Another part of the blame for the correction was put down to the release of the latest eurozone inflation data on Thursday. Despite the signs of a general improvement in the region over the past few weeks, inflation once again came in below expectations. The figure for the month of July was 0.4%, down from 0.5% in June. The euro fell to new lows for the year, currently trading below $1.34 as speculation increases the Fed and ECB monetary policies will continue to move in opposite directions. We have long argued that the ECB will introduce a form of QE at or around the time the Fed completes its bond purchase program, today’s figures only reinforce that view. Next Thursday is the monthly ECB rate meeting; Mario Draghi will be once again facing many questions on the subject of inflation.

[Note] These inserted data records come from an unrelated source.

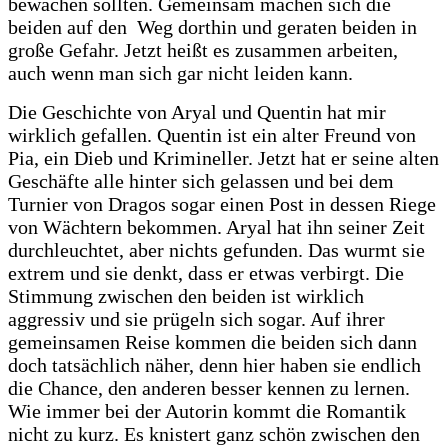
bewachen sollten. Gemeinsam machen sich die
beiden auf den Weg dorthin und geraten beiden in
große Gefahr. Jetzt heißt es zusammen arbeiten,
auch wenn man sich gar nicht leiden kann.
Die Geschichte von Aryal und Quentin hat mir
wirklich gefallen. Quentin ist ein alter Freund von
Pia, ein Dieb und Krimineller. Jetzt hat er seine alten
Geschäfte alle hinter sich gelassen und bei dem
Turnier von Dragos sogar einen Post in dessen Riege
von Wächtern bekommen. Aryal hat ihn seiner Zeit
durchleuchtet, aber nichts gefunden. Das wurmt sie
extrem und sie denkt, dass er etwas verbirgt. Die
Stimmung zwischen den beiden ist wirklich
aggressiv und sie prügeln sich sogar. Auf ihrer
gemeinsamen Reise kommen die beiden sich dann
doch tatsächlich näher, denn hier haben sie endlich
die Chance, den anderen besser kennen zu lernen.
Wie immer bei der Autorin kommt die Romantik
nicht zu kurz. Es knistert ganz schön zwischen den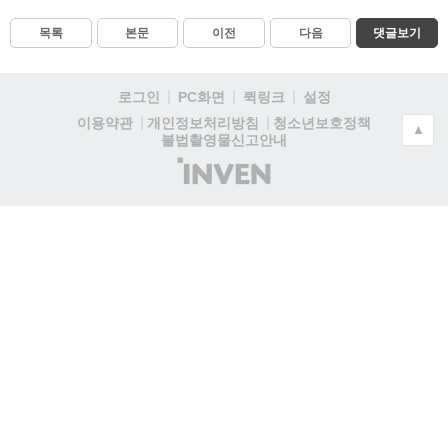
목록
본문
이전
다음
댓글보기
로그인
PC화면
퀵링크
설정
청소년보호정책
이용약관
개인정보처리방침
▲
불법촬영물신고안내
(주)
인
벤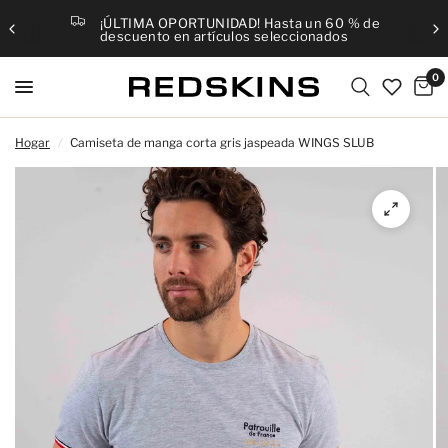
¡ÚLTIMA OPORTUNIDAD! Hasta un 60 % de
descuento en artículos seleccionados
0
Hogar
/
Camiseta de manga corta gris jaspeada WINGS SLUB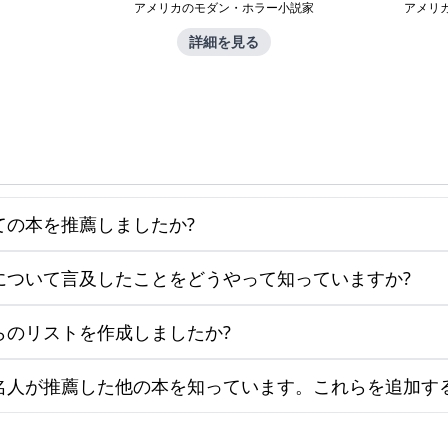
アメリカのモダン・ホラー小説家
アメリ
詳細を見る
ての本を推薦しましたか?
について言及したことをどうやって知っていますか?
らのリストを作成しましたか?
名人が推薦した他の本を知っています。これらを追加す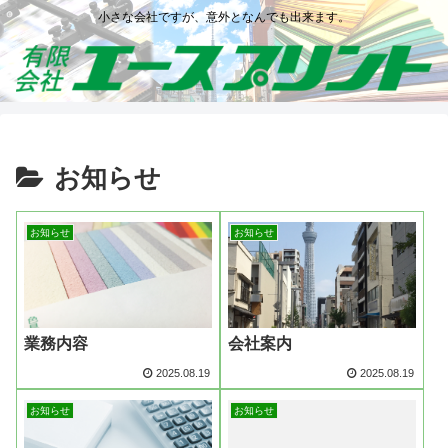
小さな会社ですが、意外となんでも出来ます。
お知らせ
お知らせ
お知らせ
業務内容
会社案内
2025.08.19
2025.08.19
お知らせ
お知らせ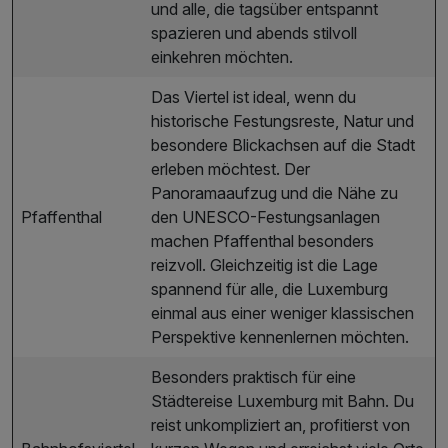
und alle, die tagsüber entspannt
spazieren und abends stilvoll
einkehren möchten.
Das Viertel ist ideal, wenn du
historische Festungsreste, Natur und
besondere Blickachsen auf die Stadt
erleben möchtest. Der
Panoramaaufzug und die Nähe zu
Pfaffenthal
den UNESCO-Festungsanlagen
machen Pfaffenthal besonders
reizvoll. Gleichzeitig ist die Lage
spannend für alle, die Luxemburg
einmal aus einer weniger klassischen
Perspektive kennenlernen möchten.
Besonders praktisch für eine
Städtereise Luxemburg mit Bahn. Du
reist unkompliziert an, profitierst von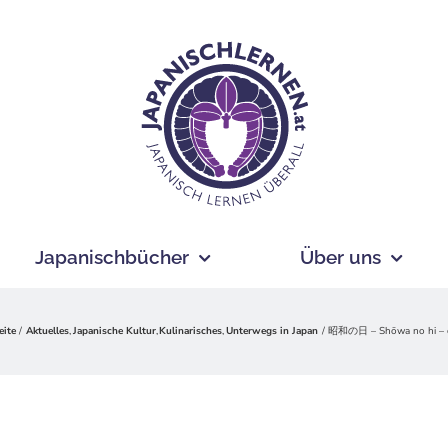
Japanischbücher
Über uns
eite
Aktuelles
Japanische Kultur
Kulinarisches
Unterwegs in Japan
昭和の日 – Shōwa no hi – der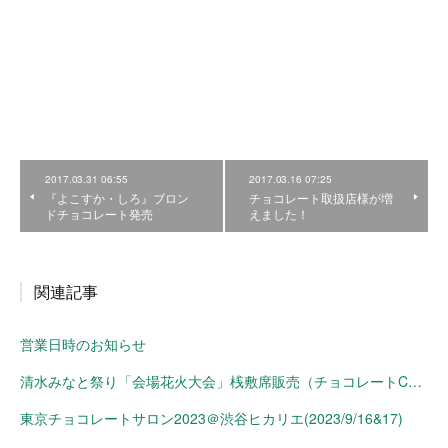
2017.03.31 06:55
2017.03.16 07:25
『よこすか・しろ』ブロン
チョコレート取扱店様が増
ドチョコレート発売
えました！
関連記事
営業日時のお知らせ
清水みなと祭り「会場花火大会」桟敷席販売（チョコレートConche）
東京チョコレートサロン2023＠渋谷ヒカリエ(2023/9/16&17)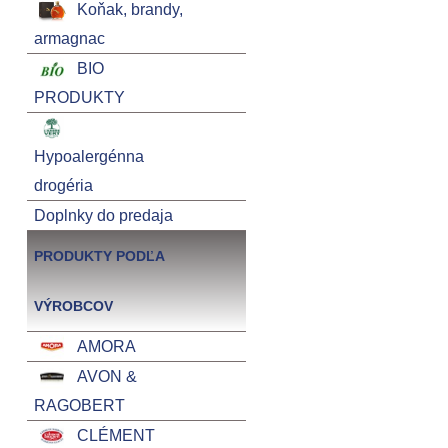
Koňak, brandy,
armagnac
BIO
PRODUKTY
Hypoalergénna
drogéria
Doplnky do predaja
PRODUKTY PODĽA
VÝROBCOV
AMORA
AVON &
RAGOBERT
CLÉMENT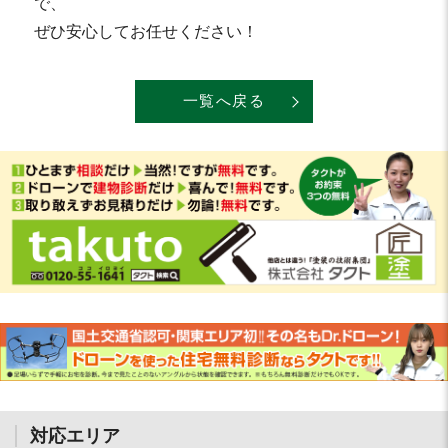
で、
ぜひ安心してお任せください！
一覧へ戻る
対応エリア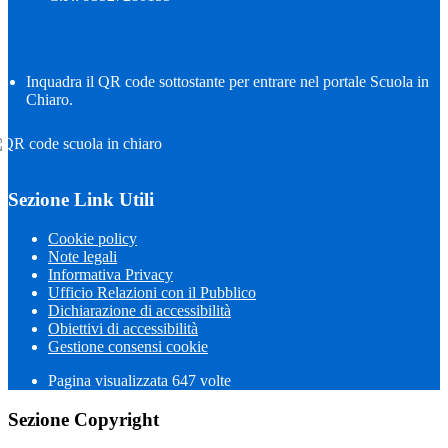
Inquadra il QR code sottostante per entrare nel portale Scuola in
Chiaro.
Sezione Link Utili
Cookie policy
Note legali
Informativa Privacy
Ufficio Relazioni con il Pubblico
Dichiarazione di accessibilità
Obiettivi di accessibilità
Gestione consensi cookie
Pagina visualizzata
647
volte
Sezione Copyright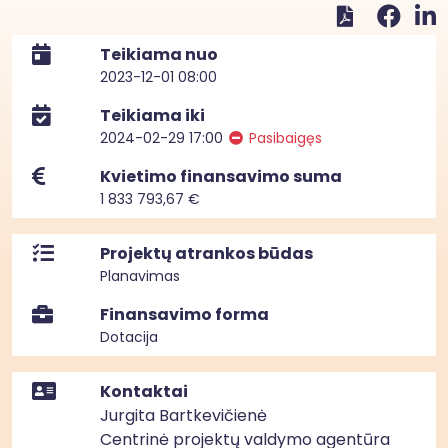
Teikiama nuo
2023-12-01 08:00
Teikiama iki
2024-02-29 17:00
Pasibaigęs
Kvietimo finansavimo suma
1 833 793,67 €
Projektų atrankos būdas
Planavimas
Finansavimo forma
Dotacija
Kontaktai
Jurgita Bartkevičienė
Centrinė projektų valdymo agentūra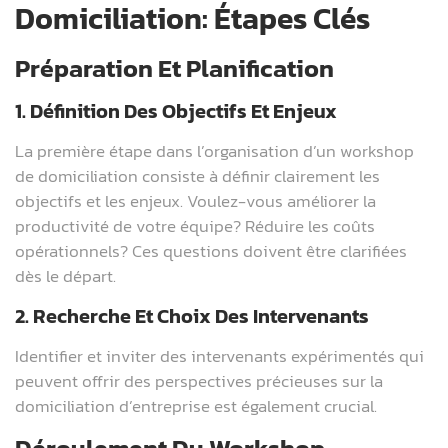
Domiciliation: Étapes Clés
Préparation Et Planification
1. Définition Des Objectifs Et Enjeux
La première étape dans l’organisation d’un workshop
de domiciliation consiste à définir clairement les
objectifs et les enjeux. Voulez-vous améliorer la
productivité de votre équipe? Réduire les coûts
opérationnels? Ces questions doivent être clarifiées
dès le départ.
2. Recherche Et Choix Des Intervenants
Identifier et inviter des intervenants expérimentés qui
peuvent offrir des perspectives précieuses sur la
domiciliation d’entreprise est également crucial.
Déroulement Du Workshop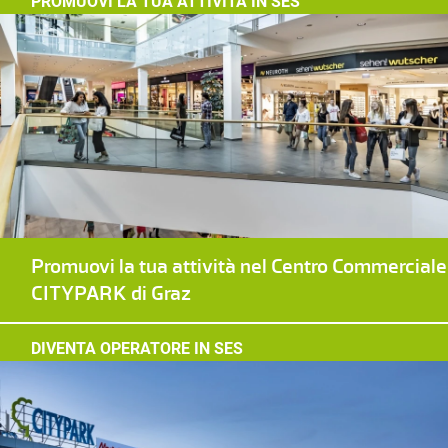
PROMUOVI LA TUA ATTIVITÀ IN SES
Promuovi la tua attività nel Centro Commerciale
CITYPARK di Graz
DIVENTA OPERATORE IN SES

It may be worth noting that European equities offer a median yield of 3%, after Thursday’s inflation figure that equates to a real return of over 2.5%. As yields in European bonds continue to fall, Spanish ten-year yields now stand at 2.52%, and whilst the earnings season remains robust this inflation figure should perversely only add to the attraction of European equities for investors.
As Geopolitical events and earnings continue to dominate headlines, the possible default by Argentina on its debt obligations has not seemed too high on investors’ concerns. Latin America has a history of defaulting on its debt obligations, which makes it even more remarkable that Mexico managed to raise capital with a maturity of 100 years at 5.75%. A country that has in the previous 100 years, defaulted three times on its government debt.
Friday we get a further raft of employment data, including the unemployment rate for July. As the US dollar continues to rally, a sharper fall in the employment rate along with a higher than expected non-farm pay-roll number could add to the rate rise speculation.